66. Urteil vom 20. Dezember 1979 i.S. P. gegen Bundesamt für
Militärversicherung und Versicherungsgericht des Kantons Bern Regeste

    Art. 25 Abs. 3 und Art. 40bis MVG.

    - Rentenanspruch bei gleichzeitiger Beeinträchtigung der
Erwerbsfähigkeit und der körperlichen oder psychischen Integrität;
Bestätigung der Praxis (Erw. 1).

    - Versicherte, die eine Rente gemäss Art. 25 Abs. 3 MVG beziehen,
haben keinen Anspruch auf Genugtuung (Erw. 2).

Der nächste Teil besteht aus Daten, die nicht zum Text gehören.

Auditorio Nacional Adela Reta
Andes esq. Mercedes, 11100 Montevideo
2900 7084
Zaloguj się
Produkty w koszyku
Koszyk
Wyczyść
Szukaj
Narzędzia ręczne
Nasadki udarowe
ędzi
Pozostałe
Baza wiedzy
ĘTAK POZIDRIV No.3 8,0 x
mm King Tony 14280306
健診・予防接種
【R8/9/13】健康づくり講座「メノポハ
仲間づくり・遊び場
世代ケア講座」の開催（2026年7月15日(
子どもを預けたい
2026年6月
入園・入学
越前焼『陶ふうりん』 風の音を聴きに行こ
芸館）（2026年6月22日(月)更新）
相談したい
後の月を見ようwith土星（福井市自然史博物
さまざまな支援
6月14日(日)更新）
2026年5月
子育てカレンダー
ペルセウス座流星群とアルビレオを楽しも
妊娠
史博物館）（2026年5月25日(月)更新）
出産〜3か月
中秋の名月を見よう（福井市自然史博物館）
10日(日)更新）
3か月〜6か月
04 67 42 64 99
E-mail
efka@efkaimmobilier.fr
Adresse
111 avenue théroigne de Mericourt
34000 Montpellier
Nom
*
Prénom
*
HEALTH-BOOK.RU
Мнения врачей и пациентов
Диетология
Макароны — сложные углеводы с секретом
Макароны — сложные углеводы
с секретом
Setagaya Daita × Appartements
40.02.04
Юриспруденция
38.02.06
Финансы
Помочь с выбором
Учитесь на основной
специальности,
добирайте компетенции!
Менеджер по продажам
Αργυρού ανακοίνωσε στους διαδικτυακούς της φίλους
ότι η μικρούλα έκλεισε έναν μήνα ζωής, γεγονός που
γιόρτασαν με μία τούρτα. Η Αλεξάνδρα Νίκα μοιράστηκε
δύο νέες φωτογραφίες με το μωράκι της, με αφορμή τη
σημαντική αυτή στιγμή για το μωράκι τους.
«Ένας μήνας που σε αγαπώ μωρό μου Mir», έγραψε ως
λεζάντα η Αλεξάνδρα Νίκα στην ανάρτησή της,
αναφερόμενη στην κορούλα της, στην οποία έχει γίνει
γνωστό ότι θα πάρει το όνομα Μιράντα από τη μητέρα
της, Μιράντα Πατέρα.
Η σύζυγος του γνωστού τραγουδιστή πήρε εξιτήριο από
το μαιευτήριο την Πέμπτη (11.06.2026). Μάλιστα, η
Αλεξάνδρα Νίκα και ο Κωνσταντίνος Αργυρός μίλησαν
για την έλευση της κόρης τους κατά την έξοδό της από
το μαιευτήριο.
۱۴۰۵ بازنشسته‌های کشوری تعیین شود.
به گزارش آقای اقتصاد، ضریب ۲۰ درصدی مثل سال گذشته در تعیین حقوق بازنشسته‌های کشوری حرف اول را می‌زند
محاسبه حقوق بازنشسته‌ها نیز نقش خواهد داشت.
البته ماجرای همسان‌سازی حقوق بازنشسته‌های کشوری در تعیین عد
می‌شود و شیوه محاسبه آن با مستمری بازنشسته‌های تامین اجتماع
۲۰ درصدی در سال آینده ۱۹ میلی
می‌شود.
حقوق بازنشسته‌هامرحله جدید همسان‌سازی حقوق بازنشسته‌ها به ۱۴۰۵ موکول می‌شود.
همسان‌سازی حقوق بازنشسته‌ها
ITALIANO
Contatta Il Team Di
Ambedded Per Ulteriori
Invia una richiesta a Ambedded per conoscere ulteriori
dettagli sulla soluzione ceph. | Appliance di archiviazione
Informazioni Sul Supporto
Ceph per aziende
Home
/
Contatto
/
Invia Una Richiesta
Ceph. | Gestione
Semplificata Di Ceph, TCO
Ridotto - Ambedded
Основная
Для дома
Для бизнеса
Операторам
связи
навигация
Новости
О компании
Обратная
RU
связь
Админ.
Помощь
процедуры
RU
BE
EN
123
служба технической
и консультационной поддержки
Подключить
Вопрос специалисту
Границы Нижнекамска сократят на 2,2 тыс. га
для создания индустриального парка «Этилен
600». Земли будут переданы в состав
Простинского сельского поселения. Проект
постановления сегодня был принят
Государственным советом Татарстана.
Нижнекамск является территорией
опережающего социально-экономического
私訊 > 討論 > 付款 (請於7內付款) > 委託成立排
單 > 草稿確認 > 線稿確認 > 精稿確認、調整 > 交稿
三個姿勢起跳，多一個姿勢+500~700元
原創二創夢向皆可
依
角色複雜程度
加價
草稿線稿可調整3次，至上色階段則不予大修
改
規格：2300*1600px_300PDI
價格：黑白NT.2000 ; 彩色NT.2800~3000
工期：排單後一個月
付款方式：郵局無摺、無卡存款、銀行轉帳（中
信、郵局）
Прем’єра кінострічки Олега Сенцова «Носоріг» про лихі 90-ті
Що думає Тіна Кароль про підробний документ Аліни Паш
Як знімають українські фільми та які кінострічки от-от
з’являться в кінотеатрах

    - Bemerkung de lege ferenda (Erw. 3).

Sachverhalt

    A.- Hans P. verunfallte am 22. Februar 1971 als Pilot eines
Armee-Helikopters. Er zog sich u.a. eine Contusio cerebri, eine
Rippenserienfraktur sowie eine Humerusluxationsfraktur links zu
und war während mehrerer Wochen bewusstlos. Die mehr als ein Jahr
dauernde Spitalbehandlung mit anschliessender Badekur führte in
körperlicher Hinsicht zu einer weitgehenden Heilung. Dagegen blieb eine
posttraumatische Enzephalopathie mit Hirnleistungsschwäche und organischer
Persönlichkeitsveränderung im Sinne eines psychoorganischen Syndroms
leichten bis mittelschweren Grades bestehen (Gutachten Prof. S. vom
15. Februar 1973). Mit Aufenthalten in den Neurologischen Kliniken
G./BRD vom 20. September bis 13. Dezember 1973 und 23. September bis
18. November 1974 konnte eine Besserung auch mit Bezug auf die geistige
Leistungsfähigkeit erreicht werden. In der Folge zeigte sich jedoch,
dass der Versicherte nicht mehr in der Lage war, seinen Beruf als
Lehrer auszuüben. Von April 1975 bis Frühjahr 1977 war er im Sinne einer
Arbeitstherapie bei einer Schuldirektion tätig. Seither arbeitet er ohne
Lohn und ohne feste Arbeitszeit auf einem Bundesamt. Er ist verbeiständet
und lebt seit Oktober 1976 von Ehefrau und Kindern getrennt.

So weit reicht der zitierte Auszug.